Your task: Every record below should be transcribed exactly. Omit the images.
---------- Data to use
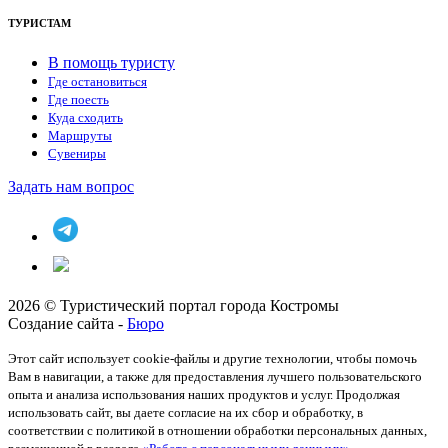
ТУРИСТАМ
В помощь туристу
Где остановиться
Где поесть
Куда сходить
Маршруты
Сувениры
Задать нам вопрос
2026 © Туристический портал города Костромы
Создание сайта -
Бюро
Этот сайт использует cookie-файлы и другие технологии, чтобы помочь
Вам в навигации, а также для предоставления лучшего пользовательского
опыта и анализа использования наших продуктов и услуг. Продолжая
использовать сайт, вы даете согласие на их сбор и обработку, в
соответствии с политикой в отношении обработки персональных данных,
--------------------
Reply to the exercise:
ТУРИСТАМ
В помощь туристу
Где остановиться
Где поесть
Куда сходить
Маршруты
Сувениры
Задать нам вопрос
2026 © Туристический портал города Костромы
Создание сайта -
Бюро
Этот сайт использует cookie-файлы и другие технологии, чтобы помочь
Вам в навигации, а также для предоставления лучшего пользовательского
опыта и анализа использования наших продуктов и услуг. Продолжая
использовать сайт, вы даете согласие на их сбор и обработку, в
соответствии с политикой в отношении обработки персональных данных,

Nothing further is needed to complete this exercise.